The current issue of Christian History and Biography features an article by Frank Ramirez, a Church of the Brethren pastor from Everett, PA, in which he give some historical background and details step-by-step the procedure and meaning of the threefold communion service, which is also observed by Grace Brethren churches. Several paragraphs are excerpted here…to read the entire article click here.

But after nearly 300 years, the love feast, based on John 13, remains an essential Brethren practice. Though it is a movable feast, it is also Holy Ground—a place where all people can come together, remove their shoes, and meet Jesus.

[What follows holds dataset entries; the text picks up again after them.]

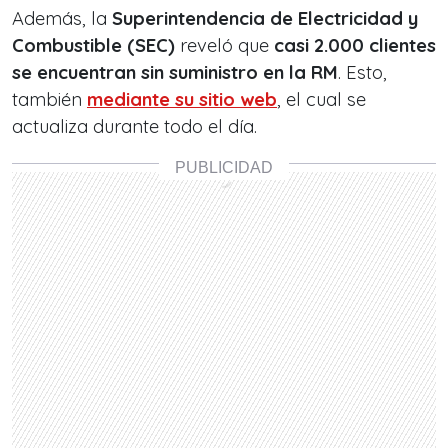
Además, la
Superintendencia de Electricidad y
Combustible (SEC)
reveló que
casi 2.000
clientes
se encuentran sin suministro en la RM
. Esto,
también
mediante su sitio web
, el cual se
actualiza durante todo el día.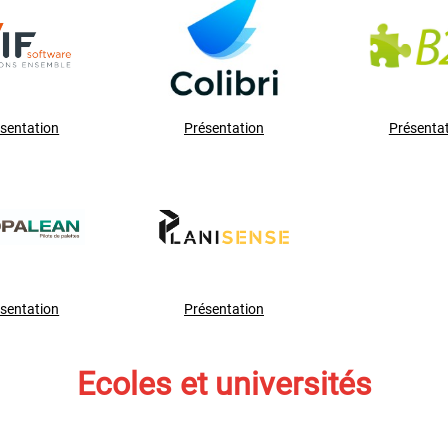
sentation
Présentation
Présenta
sentation
Présentation
Ecoles et universités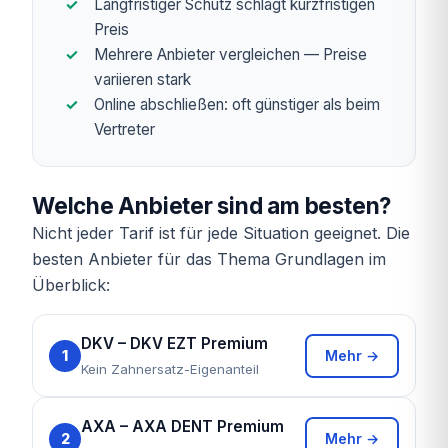
Langfristiger Schutz schlägt kurzfristigen
Preis
Mehrere Anbieter vergleichen — Preise
variieren stark
Online abschließen: oft günstiger als beim
Vertreter
Welche Anbieter sind am besten?
Nicht jeder Tarif ist für jede Situation geeignet. Die
besten Anbieter für das Thema Grundlagen im
Überblick:
DKV – DKV EZT Premium
1
Mehr →
Kein Zahnersatz-Eigenanteil
AXA – AXA DENT Premium
2
Mehr →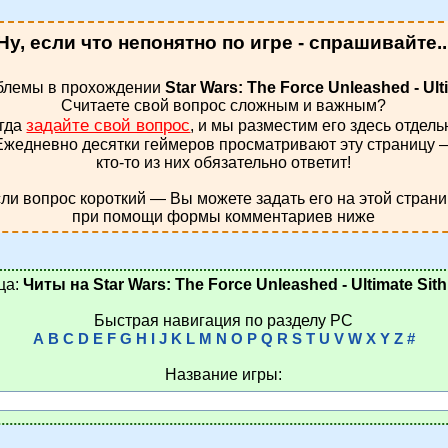
Ну, если что непонятно по игре - спрашивайте..
блемы в прохождении
Star Wars: The Force Unleashed - Ulti
Считаете свой вопрос сложным и важным?
задайте свой вопрос
гда
, и мы разместим его здесь отдель
Ежедневно десятки геймеров просматривают эту страницу 
кто-то из них обязательно ответит!
ли вопрос короткий — Вы можете задать его на этой стран
при помощи формы комментариев ниже
ца:
Читы на Star Wars: The Force Unleashed - Ultimate Sith
Быстрая навигация по разделу PC
A
B
C
D
E
F
G
H
I
J
K
L
M
N
O
P
Q
R
S
T
U
V
W
X
Y
Z
#
Название игры:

The love feast was quite different from other religious practices of the day. It stemmed from the peculiar theological synthesis of the Brethren—part Anabaptist, part Pietist, and fully determined to implement those ordinances that they found in Scripture as the result of joint Bible study.

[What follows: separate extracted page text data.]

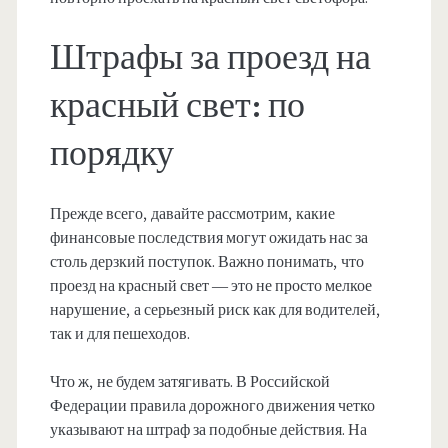
Штрафы за проезд на
красный свет: по
порядку
Прежде всего, давайте рассмотрим, какие
финансовые последствия могут ожидать нас за
столь дерзкий поступок. Важно понимать, что
проезд на красный свет — это не просто мелкое
нарушение, а серьезный риск как для водителей,
так и для пешеходов.
Что ж, не будем затягивать. В Российской
Федерации правила дорожного движения четко
указывают на штраф за подобные действия. На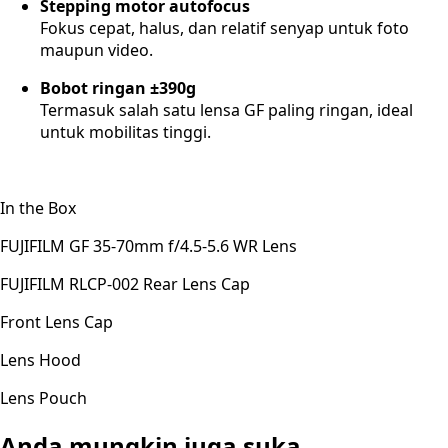
Stepping motor autofocus
Fokus cepat, halus, dan relatif senyap untuk foto
maupun video.
Bobot ringan ±390g
Termasuk salah satu lensa GF paling ringan, ideal
untuk mobilitas tinggi.
In the Box
FUJIFILM GF 35-70mm f/4.5-5.6 WR Lens
FUJIFILM RLCP-002 Rear Lens Cap
Front Lens Cap
Lens Hood
Lens Pouch
Anda mungkin juga suka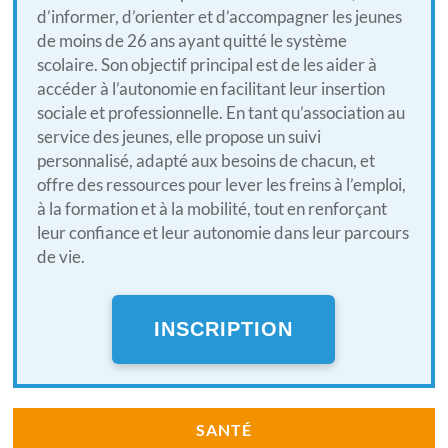
d’informer, d’orienter et d’accompagner les jeunes
de moins de 26 ans ayant quitté le système
scolaire. Son objectif principal est de les aider à
accéder à l’autonomie en facilitant leur insertion
sociale et professionnelle. En tant qu’association au
service des jeunes, elle propose un suivi
personnalisé, adapté aux besoins de chacun, et
offre des ressources pour lever les freins à l’emploi,
à la formation et à la mobilité, tout en renforçant
leur confiance et leur autonomie dans leur parcours
de vie.
INSCRIPTION
SANTÉ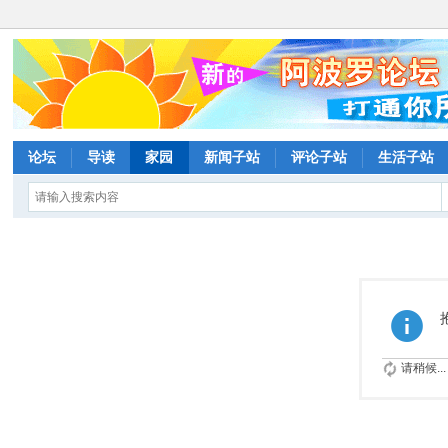
论坛
导读
家园
新闻子站
评论子站
生活子站
请稍候...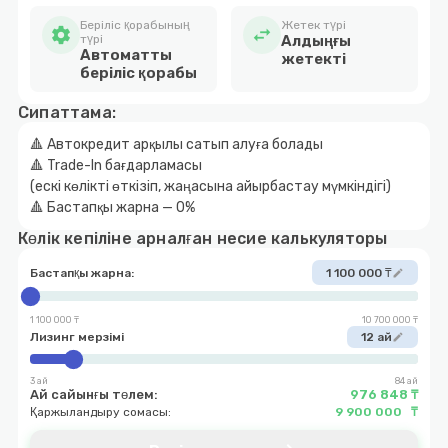
Беріліс қорабының
Жетек түрі
settings
swap_horiz
түрі
Алдыңғы
Автоматты
жетекті
беріліс қорабы
Сипаттама:
🔺 Автокредит арқылы сатып алуға болады
🔺 Trade-In бағдарламасы
(ескі көлікті өткізіп, жаңасына айырбастау мүмкіндігі)
🔺 Бастапқы жарна — 0%
Көлік кепіліне арналған несие калькуляторы
Бастапқы жарна:
1 100 000 ₸
edit
1 100 000 ₸
10 700 000 ₸
Лизинг мерзімі
12 ай
edit
3 ай
84 ай
Ай сайынғы төлем:
976 848 ₸
Қаржыландыру сомасы:
9 900 000 ₸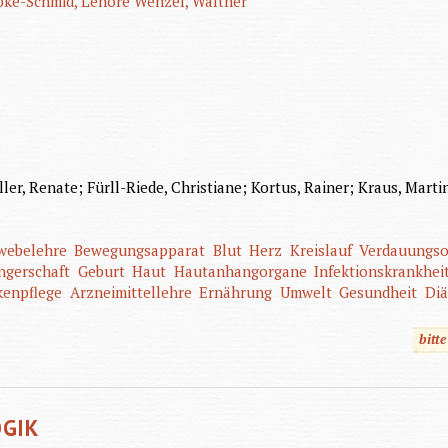
bke-Schmid, Lenore
Wenzel, Walther
ller, Renate; Fürll-Riede, Christiane; Kortus, Rainer; Kraus, Marti
ewebelehre
Bewegungsapparat
Blut
Herz
Kreislauf
Verdauungs
ngerschaft
Geburt
Haut
Hautanhangorgane
Infektionskrankhei
kenpflege
Arzneimittellehre
Ernährung
Umwelt
Gesundheit
Diä
bitt
OGIK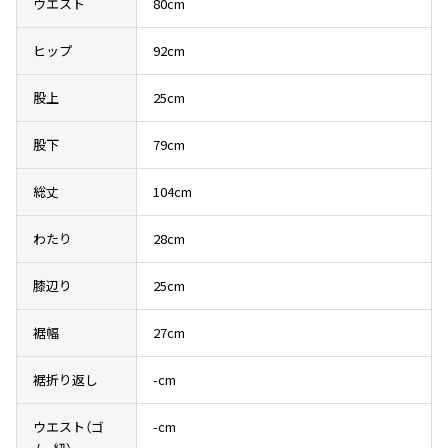
ウエスト
80cm
その他アクセサリー
メガネ・サングラス
Y's
メガネ・サングラス
ヒップ
92cm
Y's
股上
25cm
ワイズ
Y's for men
股下
79cm
ワイズフォーメン
2026.07.23
Dye
総丈
104cm
Y-3
すべてを表示
わたり
28cm
Y-3
ワイスリー
膝辺り
25cm
裾幅
27cm
LIMI feu
裾折り返し
-cm
LIMI feu
リミフゥ
ウエスト（ゴ
-cm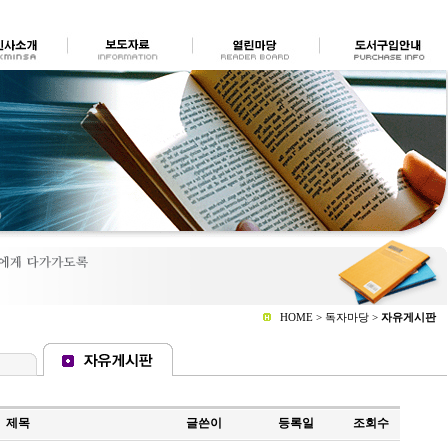
HOME > 독자마당 >
자유게시판
제목
글쓴이
등록일
조회수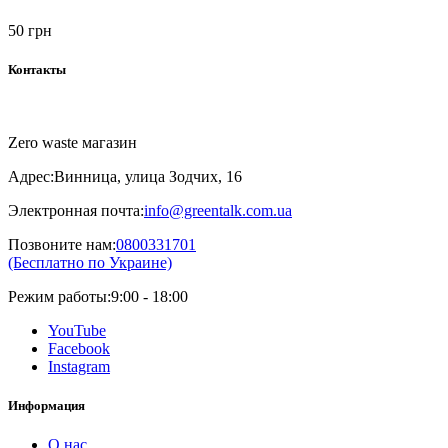
50 грн
Контакты
Zero waste магазин
Адрес:
Винница, улица Зодчих, 16
Электронная почта:
info@greentalk.com.ua
Позвоните нам:
0800331701
(Бесплатно по Украине)
Режим работы:
9:00 - 18:00
YouTube
Facebook
Instagram
Информация
О нас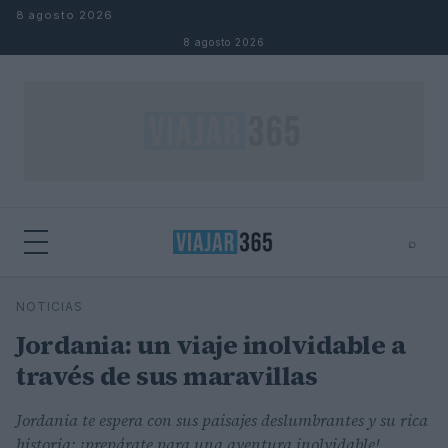
Saltar al contenido
8 agosto 2026
8 agosto 2026
⌕
⌕
×
NOTICIAS
Buscar
Jordania: un viaje inolvidable a
través de sus maravillas
Jordania te espera con sus paisajes deslumbrantes y su rica
historia; ¡prepárate para una aventura inolvidable!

Their reading of John’s version of the Last Supper mandated both a full meal and a feetwashing service. John 13:14-15 indicated to the Brethren that Jesus had commanded they wash each other’s feet. Moreover, the meal, therefore, did not precede or follow worship. It was worship, and was as essential to Communion as breaking the bread and drinking the cup. . . .

. . . If you arrive at the love feast (usually held twice a year, often on Maundy Thursday and the first Sunday of October, to many known as World Communion Sunday), you will be welcomed at most congregations as a full participant. The evening will begin with a short service of examination, prayer, and meditation. Generally the congregation then moves to the room or rooms where the feetwashing takes place, men with men, women with women, and children with whomever they choose to sit. . .

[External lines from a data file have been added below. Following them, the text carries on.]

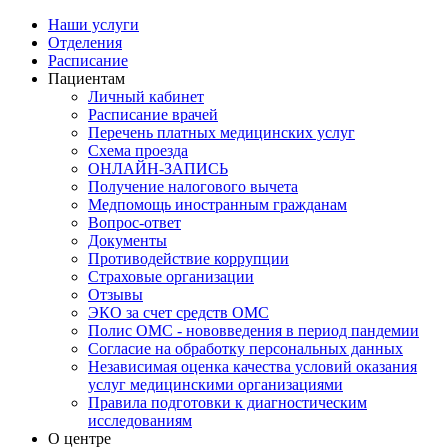
Наши услуги
Отделения
Расписание
Пациентам
Личный кабинет
Расписание врачей
Перечень платных медицинских услуг
Схема проезда
ОНЛАЙН-ЗАПИСЬ
Получение налогового вычета
Медпомощь иностранным гражданам
Вопрос-ответ
Документы
Противодействие коррупции
Страховые организации
Отзывы
ЭКО за счет средств ОМС
Полис ОМС - нововведения в период пандемии
Согласие на обработку персональных данных
Независимая оценка качества условий оказания
услуг медицинскими организациями
Правила подготовки к диагностическим
исследованиям
О центре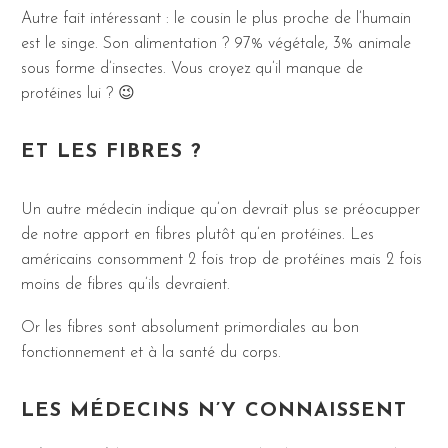
Autre fait intéressant : le cousin le plus proche de l’humain
est le singe. Son alimentation ? 97% végétale, 3% animale
sous forme d’insectes. Vous croyez qu’il manque de
protéines lui ? 😉
ET LES FIBRES ?
Un autre médecin indique qu’on devrait plus se préocupper
de notre apport en fibres plutôt qu’en protéines. Les
américains consomment 2 fois trop de protéines mais 2 fois
moins de fibres qu’ils devraient.
Or les fibres sont absolument primordiales au bon
fonctionnement et à la santé du corps.
LES MÉDECINS N’Y CONNAISSENT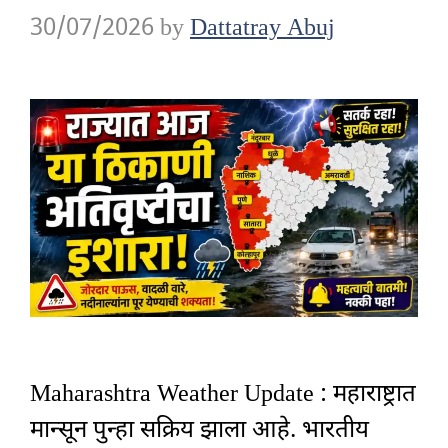
30/07/2026
by
Dattatray Abuj
Maharashtra Weather Update : महाराष्ट्रात
मान्सून पुन्हा सक्रिय झाला आहे. भारतीय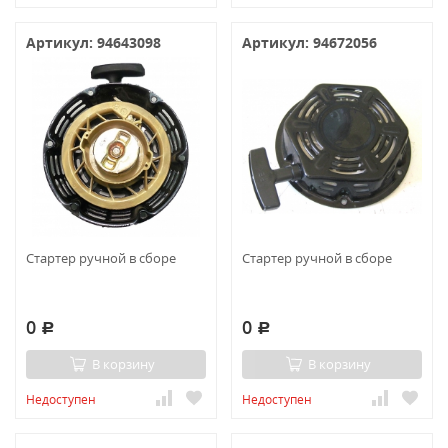
Артикул: 94643098
Артикул: 94672056
Стартер ручной в сборе
Стартер ручной в сборе
0
0
Р
Р
В корзину
В корзину
Недоступен
Недоступен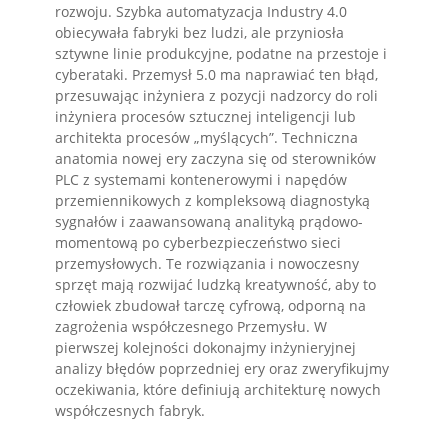
rozwoju. Szybka automatyzacja Industry 4.0
obiecywała fabryki bez ludzi, ale przyniosła
sztywne linie produkcyjne, podatne na przestoje i
cyberataki. Przemysł 5.0 ma naprawiać ten błąd,
przesuwając inżyniera z pozycji nadzorcy do roli
inżyniera procesów sztucznej inteligencji lub
architekta procesów „myślących”. Techniczna
anatomia nowej ery zaczyna się od sterowników
PLC z systemami kontenerowymi i napędów
przemiennikowych z kompleksową diagnostyką
sygnałów i zaawansowaną analityką prądowo-
momentową po cyberbezpieczeństwo sieci
przemysłowych. Te rozwiązania i nowoczesny
sprzęt mają rozwijać ludzką kreatywność, aby to
człowiek zbudował tarczę cyfrową, odporną na
zagrożenia współczesnego Przemysłu. W
pierwszej kolejności dokonajmy inżynieryjnej
analizy błędów poprzedniej ery oraz zweryfikujmy
oczekiwania, które definiują architekturę nowych
współczesnych fabryk.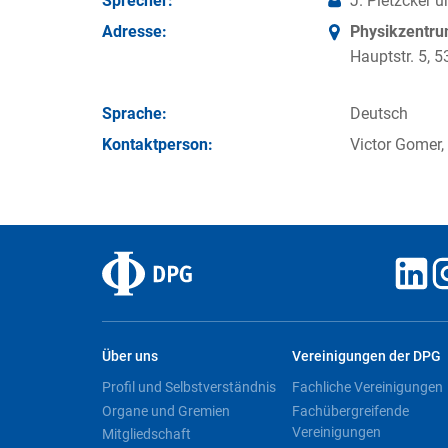
Sprecher:
J. Pietzcker u
Adresse:
Physikzentr
Hauptstr. 5,
Sprache:
Deutsch
Kontakt­person:
Victor Gomer,
Über uns
Vereinigungen der DPG
Profil und Selbstverständnis
Fachliche Vereinigungen
Organe und Gremien
Fachübergreifende
Vereinigungen
Mitgliedschaft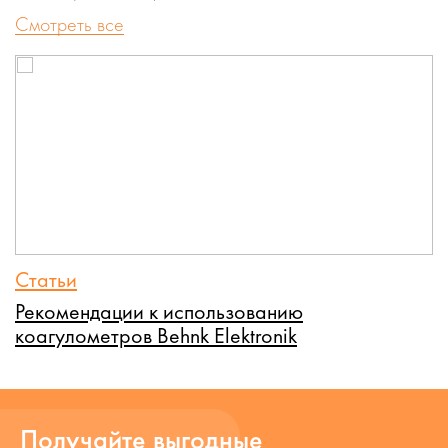
Cмотреть все
Статьи
Рекомендации к использованию
коагулометров Behnk Elektronik
Получайте выгодные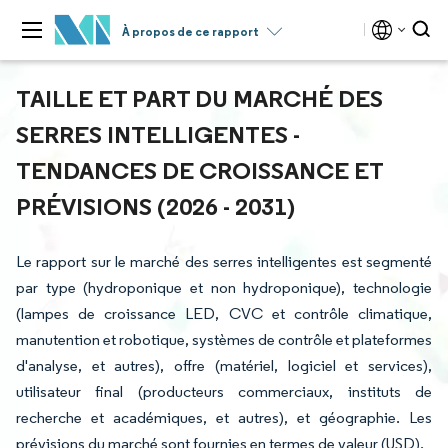
À propos de ce rapport
TAILLE ET PART DU MARCHÉ DES
SERRES INTELLIGENTES -
TENDANCES DE CROISSANCE ET
PRÉVISIONS (2026 - 2031)
Le rapport sur le marché des serres intelligentes est segmenté
par type (hydroponique et non hydroponique), technologie
(lampes de croissance LED, CVC et contrôle climatique,
manutention et robotique, systèmes de contrôle et plateformes
d'analyse, et autres), offre (matériel, logiciel et services),
utilisateur final (producteurs commerciaux, instituts de
recherche et académiques, et autres), et géographie. Les
prévisions du marché sont fournies en termes de valeur (USD).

. . . The service engages all five senses—the sights of the tables, the smell of the meat, the taste of the meal, the sound of singing and praying aloud, the touch of water and feet as well as the feel of venerable old eating utensils still in use after decades or even a century of service.

Jesus turned the world upside down when he took on the role of a slave and washed the disciples’ feet. The common meal of the early Christian church was just as revolutionary. The Roman Empire was every bit as our age: rich and poor, slave and free, male and female, Jew and Gentile, Roman and Celt. Yet the meal named Love crossed cultural, economic, ethnic, and gender lines. So it is today.